Rust hash iteration+reinsertion

It was recently discovered that some surprising operations on Rust’s standard hash table types could go quadratic.

Perhaps the simplest illustration is this snippet from a comment, here simplified even further:

use std::collections::hash_set::HashSet;

fn main() {
    println!("populating...");

    let mut one = HashSet::new();
    for i in 1..5000000 {
        one.insert(i);
    }
    println!("cloning...");

    let mut two = HashSet::new();
    for v in one {
        two.insert(v);
    }
}

In this example, the first loop (populating one) finishes fairly quickly, as you would expect, but the second loop (copying into two) takes much, much longer.

I enjoy this bug for at least two reasons: One, it’s fun technically, allowing us to take a brief deep dive into hash-table implementation – something most of us are normally able to treat as a solved problem – and two, it’s a great example of subtle quadratic behavior in a system specifically designed by smart and well-informed developers to avoid the possibility of accidental quadratic behavior!

Robin-Hood hashing

To understand the bug, we’re going to need to understand the hash table strategy used by Rust’s standard hash tables. A major challenge in any general-purpose hash table implementation is how to handle hash collisions; If you have a table with N buckets, eventually you’ll get two elements with the same value of hashcode%N, and what do you do?

Rust uses Robin Hood hashing, a relatively old technique that’s recently received new attention. Robin Hood hashing is a variation on good old open addressing with linear probing, with a small twist.

First, let’s refresh our memory:

In hash tables, “open addressing” refers to the technique of, upon encountering a collision, somehow selecting an alternate location in the hash table. It’s most commonly contrasted with “chaining”, in which you store multiple entries in a single hash bucket, typically using a linked list.

Linear probing, in particular, means that select alternate buckets by scanning forward from the natural bucket. If you try to insert an element with hash code H into a table with N buckets, and bucket H%N is full, you try (H+1)%N, (H+2)%N and so on, until you find an empty bucket. On lookup, you start at H%N and scan forward until you find your element or an empty bucket.

Open addressing with linear probing is arguably the simplest possible general-purpose hash table implementation, and it can work fine (assuming a good hash function) as long as you don’t let your load factor get too high (reminder: the load factor is the number of elements stored in the table, divided by the number of buckets in the hash table. A load factor of 0.5 means that half the buckets are in use). If your load factor gets too high, then elements can end up extremely far from their natural hash bucket, necessitating a lot of scanning on inserts and lookups.

Robin Hood hashing improves on linear probing with a simple trick: When you’re scanning forward from H%N, look at each element you encounter. If the inserting element is further from its “natural” bucket than the element in the bucket you’re considering, then swap the new element and the element in that bucket, and continue scanning with the other element.

Let’s consider an example.

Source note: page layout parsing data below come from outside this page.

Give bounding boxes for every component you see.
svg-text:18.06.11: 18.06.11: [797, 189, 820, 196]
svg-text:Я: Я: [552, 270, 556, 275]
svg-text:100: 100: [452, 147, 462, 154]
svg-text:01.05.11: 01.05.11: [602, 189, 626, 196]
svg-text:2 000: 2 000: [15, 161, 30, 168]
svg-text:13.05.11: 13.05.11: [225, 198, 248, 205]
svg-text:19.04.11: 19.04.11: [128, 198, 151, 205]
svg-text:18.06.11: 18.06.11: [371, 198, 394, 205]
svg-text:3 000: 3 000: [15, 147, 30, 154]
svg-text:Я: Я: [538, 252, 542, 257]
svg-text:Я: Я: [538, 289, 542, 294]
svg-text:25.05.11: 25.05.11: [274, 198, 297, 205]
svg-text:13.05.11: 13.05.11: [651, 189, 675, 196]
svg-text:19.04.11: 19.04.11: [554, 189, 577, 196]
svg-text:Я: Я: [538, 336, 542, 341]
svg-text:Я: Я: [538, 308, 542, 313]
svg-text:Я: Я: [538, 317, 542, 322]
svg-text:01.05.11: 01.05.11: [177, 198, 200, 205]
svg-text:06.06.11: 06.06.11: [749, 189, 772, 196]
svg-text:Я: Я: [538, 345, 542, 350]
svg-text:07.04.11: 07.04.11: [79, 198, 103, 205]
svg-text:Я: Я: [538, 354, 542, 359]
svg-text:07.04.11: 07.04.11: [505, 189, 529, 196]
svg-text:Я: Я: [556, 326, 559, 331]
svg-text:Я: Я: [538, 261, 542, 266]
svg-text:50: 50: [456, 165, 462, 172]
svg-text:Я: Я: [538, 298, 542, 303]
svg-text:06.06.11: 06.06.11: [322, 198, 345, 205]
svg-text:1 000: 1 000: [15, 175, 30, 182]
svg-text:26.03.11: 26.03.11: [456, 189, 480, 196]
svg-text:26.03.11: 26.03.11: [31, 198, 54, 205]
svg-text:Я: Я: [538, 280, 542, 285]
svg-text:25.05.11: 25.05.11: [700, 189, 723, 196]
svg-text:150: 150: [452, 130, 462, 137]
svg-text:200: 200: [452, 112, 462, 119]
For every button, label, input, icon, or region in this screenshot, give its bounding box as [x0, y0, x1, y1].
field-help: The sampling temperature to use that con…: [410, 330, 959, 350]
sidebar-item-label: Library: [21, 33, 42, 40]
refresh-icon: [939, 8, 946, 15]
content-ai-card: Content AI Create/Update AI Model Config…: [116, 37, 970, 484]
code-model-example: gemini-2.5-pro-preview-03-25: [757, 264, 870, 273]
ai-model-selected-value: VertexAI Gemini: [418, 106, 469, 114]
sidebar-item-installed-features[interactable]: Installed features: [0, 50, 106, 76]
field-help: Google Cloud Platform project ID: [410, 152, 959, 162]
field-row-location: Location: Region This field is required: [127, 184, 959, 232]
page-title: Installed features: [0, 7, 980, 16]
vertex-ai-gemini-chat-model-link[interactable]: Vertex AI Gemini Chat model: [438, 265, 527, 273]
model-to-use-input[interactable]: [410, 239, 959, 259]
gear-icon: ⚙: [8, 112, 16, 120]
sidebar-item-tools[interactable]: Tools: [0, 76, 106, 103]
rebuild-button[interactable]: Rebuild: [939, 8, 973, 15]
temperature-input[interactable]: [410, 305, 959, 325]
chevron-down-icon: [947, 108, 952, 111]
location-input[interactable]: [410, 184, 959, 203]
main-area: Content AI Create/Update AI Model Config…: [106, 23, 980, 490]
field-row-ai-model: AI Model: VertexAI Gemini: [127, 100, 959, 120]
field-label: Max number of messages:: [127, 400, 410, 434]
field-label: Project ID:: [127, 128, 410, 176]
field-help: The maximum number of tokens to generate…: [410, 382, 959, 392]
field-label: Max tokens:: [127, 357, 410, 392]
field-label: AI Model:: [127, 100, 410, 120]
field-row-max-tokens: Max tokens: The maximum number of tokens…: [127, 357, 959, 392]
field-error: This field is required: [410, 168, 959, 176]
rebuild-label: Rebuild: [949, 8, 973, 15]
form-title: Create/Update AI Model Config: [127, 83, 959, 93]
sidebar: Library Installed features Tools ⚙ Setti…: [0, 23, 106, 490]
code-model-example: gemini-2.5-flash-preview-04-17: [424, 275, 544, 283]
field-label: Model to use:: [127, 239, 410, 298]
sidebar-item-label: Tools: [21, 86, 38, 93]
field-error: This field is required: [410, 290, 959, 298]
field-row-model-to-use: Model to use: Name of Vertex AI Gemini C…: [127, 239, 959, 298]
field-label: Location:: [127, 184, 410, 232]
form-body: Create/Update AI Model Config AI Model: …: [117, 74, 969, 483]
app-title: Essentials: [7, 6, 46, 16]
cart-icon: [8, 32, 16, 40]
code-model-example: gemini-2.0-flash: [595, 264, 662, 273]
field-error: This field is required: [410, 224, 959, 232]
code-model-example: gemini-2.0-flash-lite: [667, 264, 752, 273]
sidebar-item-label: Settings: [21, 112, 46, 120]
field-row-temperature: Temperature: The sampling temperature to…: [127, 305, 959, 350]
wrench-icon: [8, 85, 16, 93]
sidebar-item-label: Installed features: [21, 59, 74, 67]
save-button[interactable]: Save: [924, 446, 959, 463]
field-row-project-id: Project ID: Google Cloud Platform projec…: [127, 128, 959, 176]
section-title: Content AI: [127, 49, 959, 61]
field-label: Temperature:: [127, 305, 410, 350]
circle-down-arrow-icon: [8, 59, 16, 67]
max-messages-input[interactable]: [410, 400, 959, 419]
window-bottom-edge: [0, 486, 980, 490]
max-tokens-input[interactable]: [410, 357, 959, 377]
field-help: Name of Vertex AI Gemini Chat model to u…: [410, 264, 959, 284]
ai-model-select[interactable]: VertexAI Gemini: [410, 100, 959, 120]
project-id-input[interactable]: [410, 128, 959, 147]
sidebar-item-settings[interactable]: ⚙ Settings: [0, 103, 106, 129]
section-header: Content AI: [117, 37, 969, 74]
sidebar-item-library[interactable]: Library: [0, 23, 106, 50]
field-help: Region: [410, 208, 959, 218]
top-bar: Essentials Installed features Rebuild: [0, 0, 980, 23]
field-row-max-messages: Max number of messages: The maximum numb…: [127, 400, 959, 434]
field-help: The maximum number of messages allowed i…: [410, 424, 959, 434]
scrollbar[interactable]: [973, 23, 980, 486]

Imagine this is a subset of a hash table; I’ve labeled each bucket below it with its index, and inside the bucket I’ve placed hashcode%N, what I’ve been calling the “natural” index of an element:

+---+---+---+---+---+
| 0 | 0 | 2 | 1 |   | ...
+---+---+---+---+---+
  0   1   2   3   4

Now suppose we want to insert an element with hash%N == 1. We start at bucket 1, and find it full. The element in that bucket is at index 1 and wants to be at index 0, so it’s further from home than our new element is. We keep looking. At index 2 we find an element with natural index of 2. It is a distance 0 from home, and we’re a distance 1, which is further. So we place our new element at index 2, and pick up whatever element used to be there, and continue. Eventually, we end up with:

+---+---+---+---+---+
| 0 | 0 | 1 | 1 | 2 | ...
+---+---+---+---+---+
  0   1   2   3   4

The net result of this process is to reduce the variance of how far out-of-position elements are. Reducing variance means we have much more predictable insert and lookup times, which is strongly desirable. When we employ robin hood hashing, we can safely load a table up to a load factor of 90% or even 95%. We can even prove (as the author of the original paper did) fairly tight bounds on the expected maximum probe distance.

The Problem

Rust’s problem arises when you iterate over one table and insert the resulting entries into another table. The problem occurs because iteration over a hash table procedes by walking the backing array of the hash table directly. This results in yielding entries approximately in hash order, which turns out to be fatal when combined with the other elements of Rust’s implemention.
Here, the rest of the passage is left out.